I currently use a 99 Ford ranger 4x4 to do my plowing but my buddy came over the other day with his 96 Wrangler and I was wicked impressed with the maneuverability of his unit. He cleared places in my drive and dooryard in one sweep I can't even get to. So I am considering buying a jeep. After lots of reading on the forum I have thought up the following:
97-2000 Jeep Wrangler, 4cyl. 5 spd. I only plow my driveway(no neighbors, I live in the woods) and believe the 4cyl. would be enough power. I can take my time and do it in small bites if I have too, no rush.

The Homesteader plow on my Ranger should swap over with a new set of mounts. 

Does this sound like a good plan?


----------



## mak (Jan 5, 2007)

I would look for a 4.0L inline 6 engine instead of the 4cyl. It's bullet proof! Manual or auto trans is personal preference. Good luck on your search.


----------



## ppandr (Dec 16, 2004)

We have both 4 (5 speed) and 6cyl(auto) Jeeps and commercially plow with both. We have had good success either setup. Obviously the drawback to the 5 speed is the constant shifting which after a long night can be tough. Clutch life with the wrong driver is an issue. With the auto (6 cyl.) you would want a trans cooler. The power diference at plowing speeds is not noticable between the two. The main difference is highway speed.


----------



## topbiker49 (Mar 1, 2007)

*Thanks*

Fortunately I am just dealing with my driveway(about 75' long and a door yard of 30'x40') so I don't expect that the clutch would be too much of an issue. Glad to hear the 4cyl 5 spd setup can be used successfully. I would only be driving it 15 miles each way to work and the posted speed is 50, we would use my wife's car for any serious highway driving. 
I have read in other posts that it should be a LSD with a 3:73 ratio rear end. How do I find out which setup the vehicle has? I don't want to buy something and then find out it won't do the job.

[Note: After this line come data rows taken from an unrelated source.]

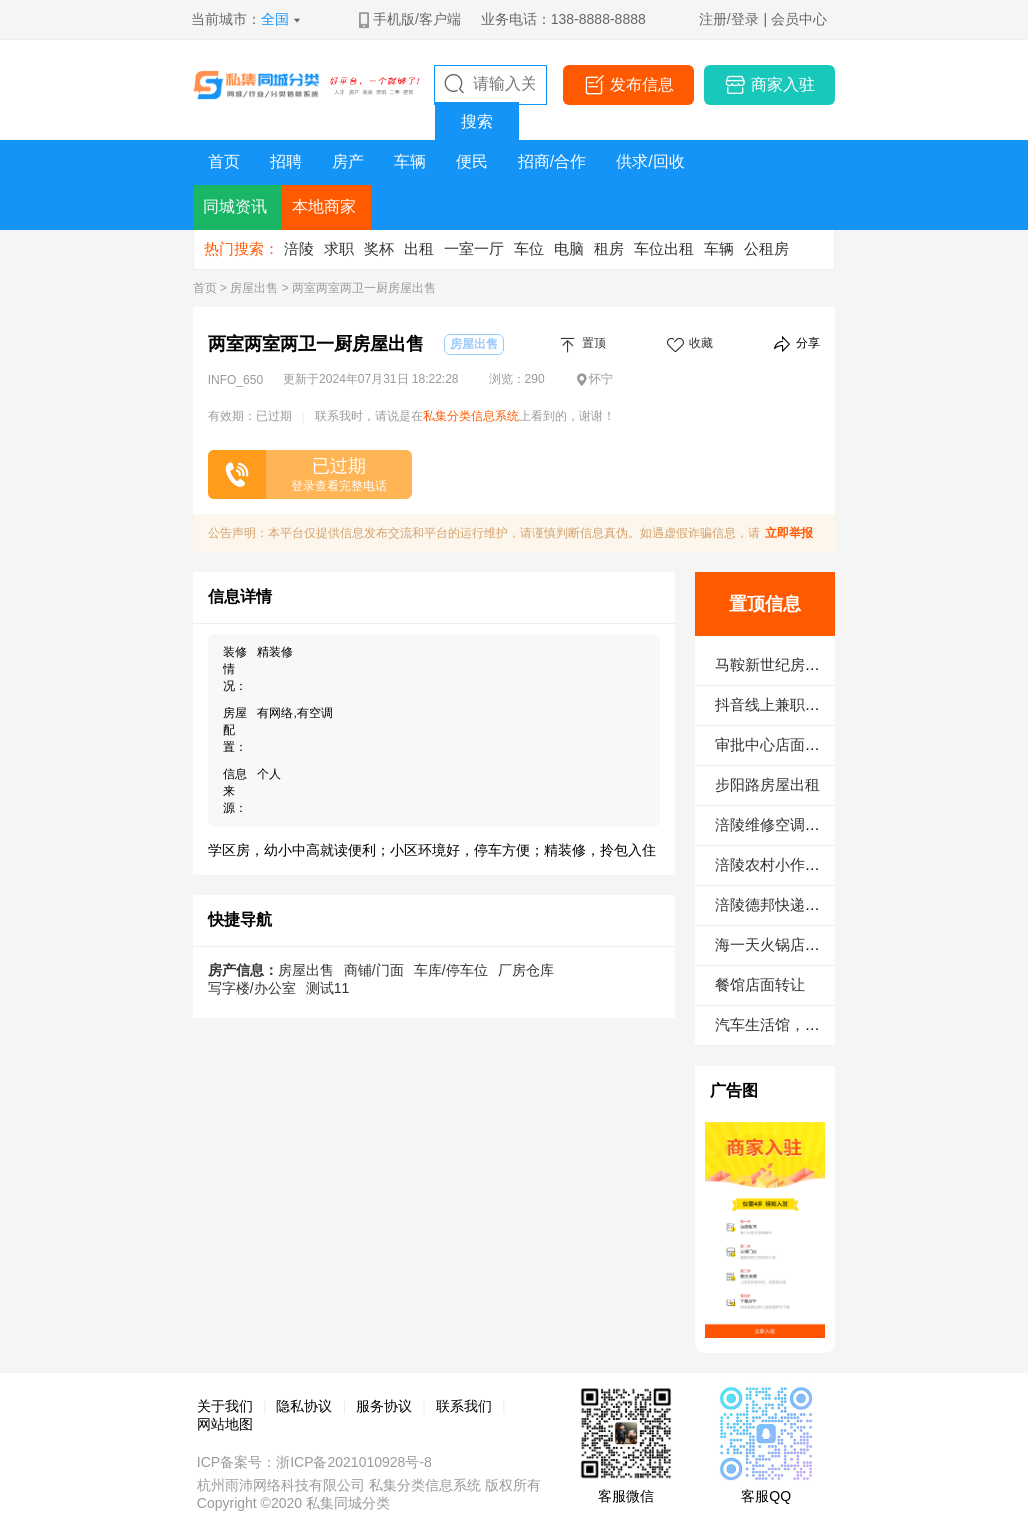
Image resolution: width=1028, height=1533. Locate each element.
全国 (275, 19)
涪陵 (299, 248)
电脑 (569, 248)
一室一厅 (474, 248)
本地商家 (324, 206)
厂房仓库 (526, 970)
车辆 (719, 248)
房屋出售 (254, 288)
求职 (339, 248)
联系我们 (464, 1406)
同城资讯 (235, 206)
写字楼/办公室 (252, 988)
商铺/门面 (374, 970)
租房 (609, 248)
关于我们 (225, 1406)
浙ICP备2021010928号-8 (354, 1462)
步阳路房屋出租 (767, 784)
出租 (419, 248)
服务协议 (384, 1406)
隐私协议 (304, 1406)
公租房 (766, 248)
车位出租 (664, 248)
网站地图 (225, 1424)
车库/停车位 (451, 970)
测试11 (328, 988)
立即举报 (789, 533)
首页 (205, 288)
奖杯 (379, 248)
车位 (529, 248)
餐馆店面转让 (760, 984)
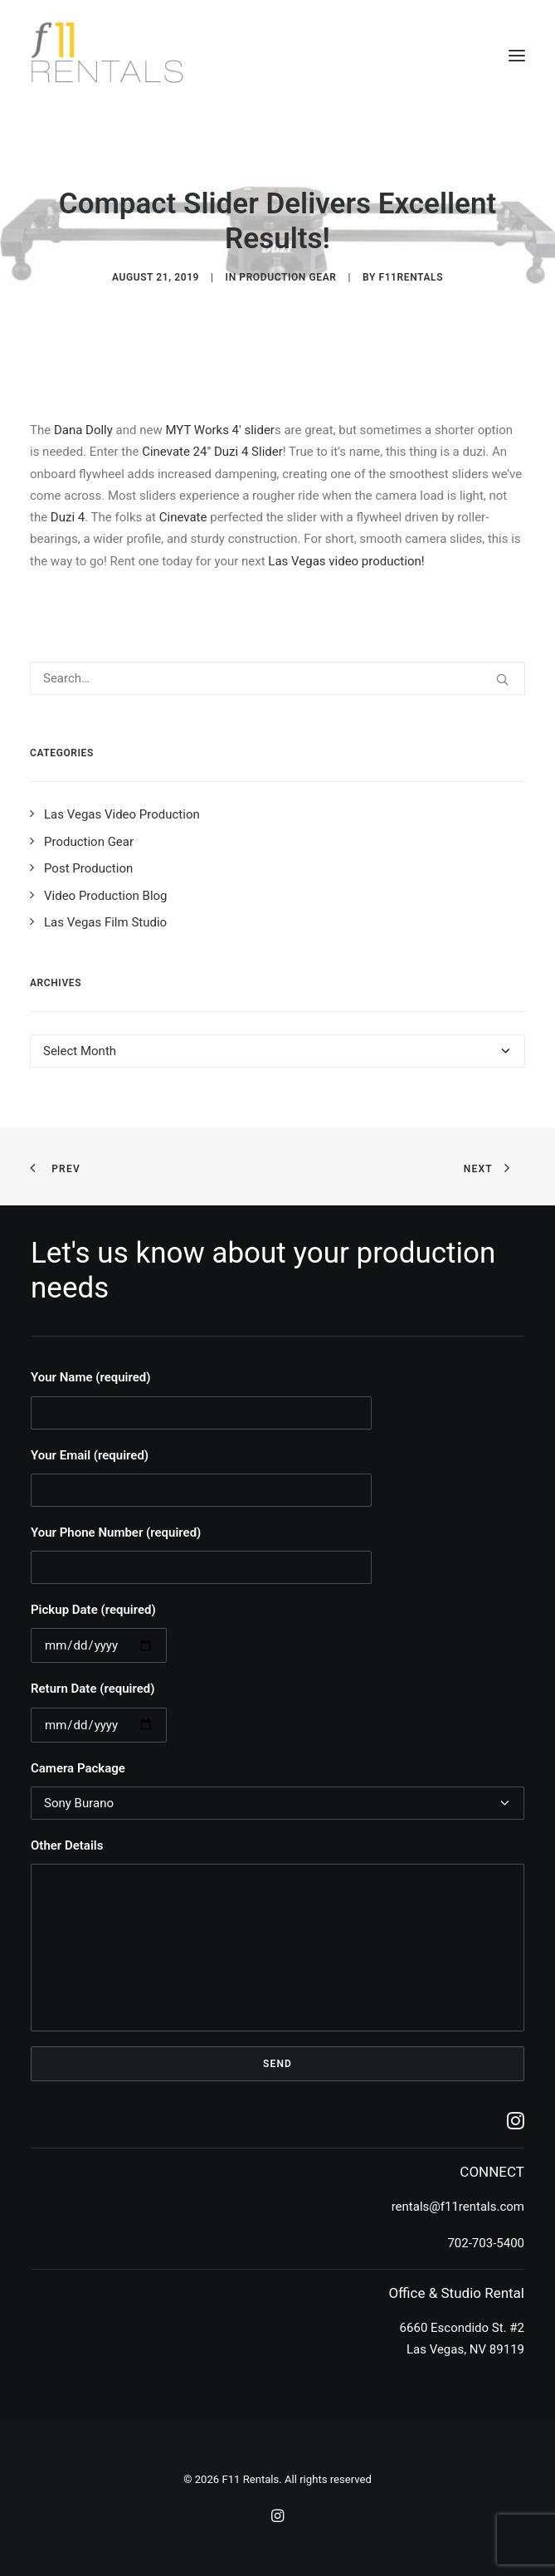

Thanks again for the information.


----------



## jkitterman (Jan 28, 2004)

If it is a 4cyl with 5 speed manual, I think they all got 4.11 gears. The autos may have had the 3.73 option.


----------



## ppandr (Dec 16, 2004)

The 4cyl, 5 speeds we have are 4.11. I have plowed 16" of snow in single passes with this setup having only one problem....the snow coming over the blade!!!!


----------



## Donny O. (Feb 11, 2005)

topbiker49;379731 said:


> I currently use a 99 Ford ranger 4x4 to do my plowing but my buddy came over the other day with his 96 Wrangler and I was wicked impressed


i would have been as well.....since they didn't make a wrangler in 96.  
88-95 YJ wrangler....97-06 TJ wrangler....no 96's

seriously though if you get a jeep if you can swing it go for the 4.0 like others said.....your gonna fall in love and want to drive it all summer with the top off or in bad winter weather not jsut for plowing!! the gas milage is the same for the 4 or 6 bangers so might as well have more power, and better engine.


----------



## AbsoluteH&L (Jan 5, 2006)

Wow he's got yah there. No 96 Wrangler, who knew?! New news to me, but true enough. I don't know abount the gas milage being the same, but yes go witha 6. You will love it. I can't put the top down, but I love my 01 Cherokee, rated to tow 5000 but I know I have done more. God I love that thing!!!


----------